"At Mrs. Farley's. She has a small room there. I think she pays four dollars a week—when she pays it. You know Mrs. Farley's. I'm stopping there, too. It ain't exactly swell, but it's better than the park, especially on cold nights."
Elfie turned pale under her cosmetics. Too well she knew the horrors of poverty. She was shocked to hear that one of her own sisterhood should be reduced to such straits as these. The lightning had struck uncomfortably near home. Besides she had always been fond of Laura. Yes, she knew Mrs. Farley's, a shrewish Irishwoman, who kept a cheap theatrical boarding house in Forty ——th Street. Ten years ago, in the days when she was a stage beginner, struggling to make both ends meet, she had lived there and as she looked back on those days of self denial and humiliation she shuddered.
"I'm awfully sorry," she said, her voice trembling from unaffected emotion. "Tell Laura you met me and say I had no idea of it.
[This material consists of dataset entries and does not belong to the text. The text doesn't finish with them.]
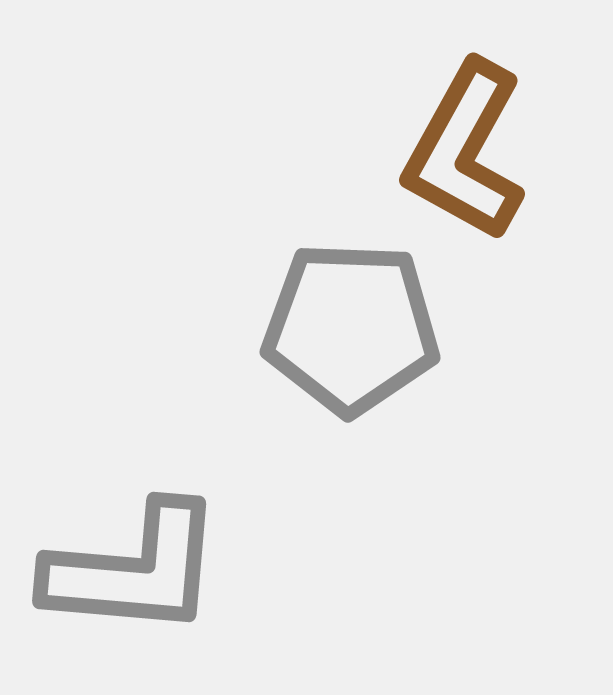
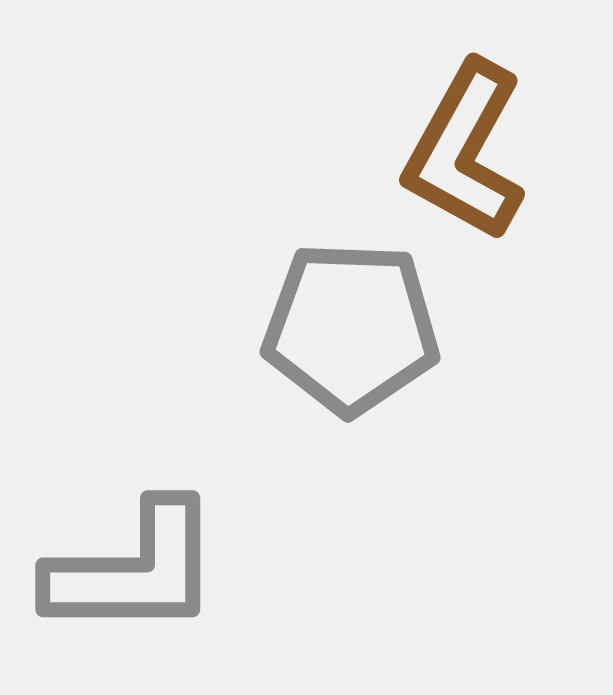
gray L-shape: rotated 5 degrees counterclockwise
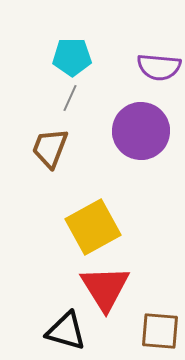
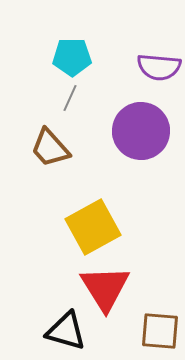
brown trapezoid: rotated 63 degrees counterclockwise
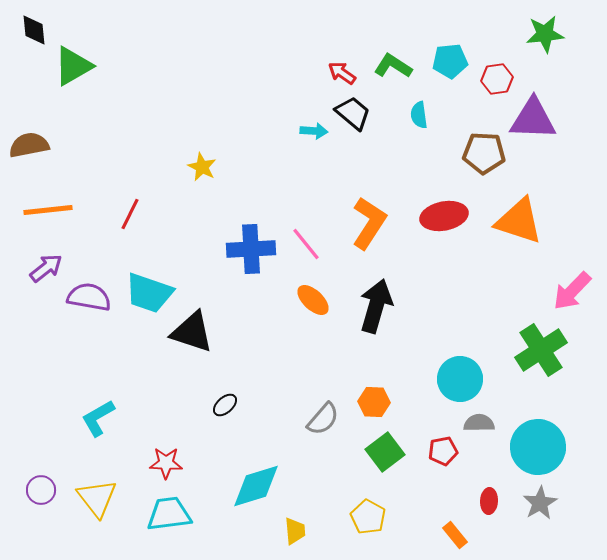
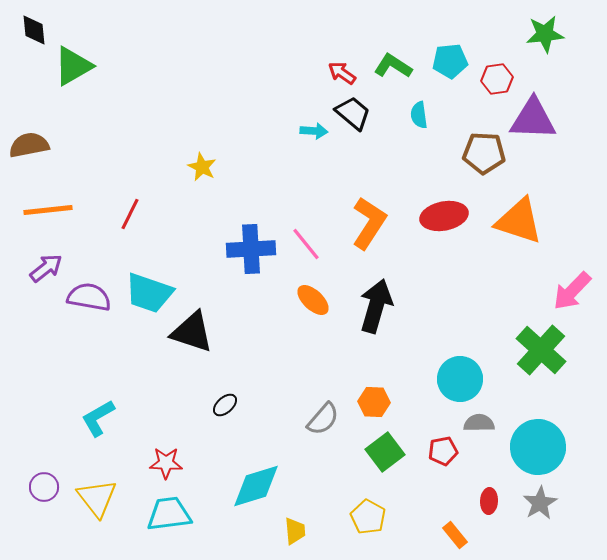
green cross at (541, 350): rotated 15 degrees counterclockwise
purple circle at (41, 490): moved 3 px right, 3 px up
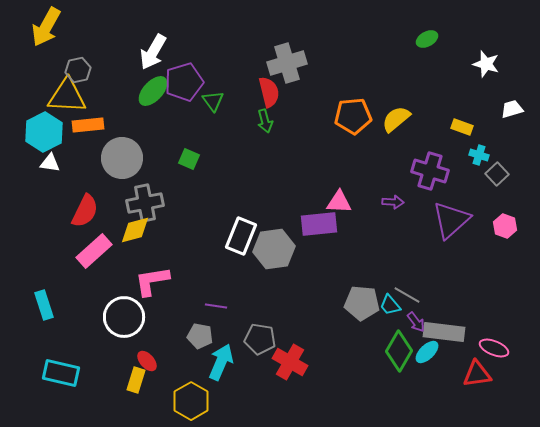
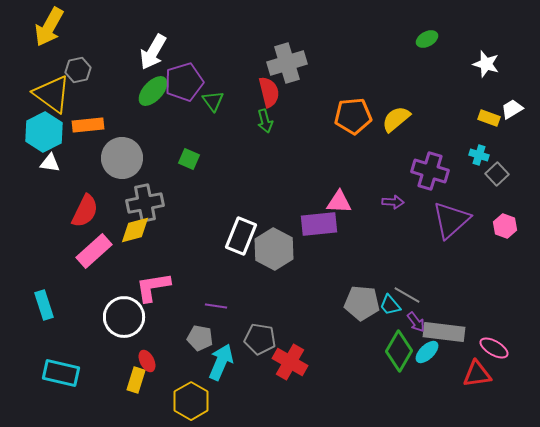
yellow arrow at (46, 27): moved 3 px right
yellow triangle at (67, 96): moved 15 px left, 2 px up; rotated 33 degrees clockwise
white trapezoid at (512, 109): rotated 15 degrees counterclockwise
yellow rectangle at (462, 127): moved 27 px right, 9 px up
gray hexagon at (274, 249): rotated 24 degrees counterclockwise
pink L-shape at (152, 281): moved 1 px right, 6 px down
gray pentagon at (200, 336): moved 2 px down
pink ellipse at (494, 348): rotated 8 degrees clockwise
red ellipse at (147, 361): rotated 15 degrees clockwise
Tell her I'll come and see her the very first opportunity. Goodbye."
A smile and a nod, and she disappeared, swallowed up in the vortex of humanity that swirls in eddies along the Great White Way. The agent stood looking after her. With a sagacious shake of his head, he murmured to himself:
"I don't know but that she's the wise one, after all. What's the good of being decent? The world respects the man who can wear fine duds. Nobody asks how he got 'em. One's a fool to care. Every one for himself and let the devil take the hindmost."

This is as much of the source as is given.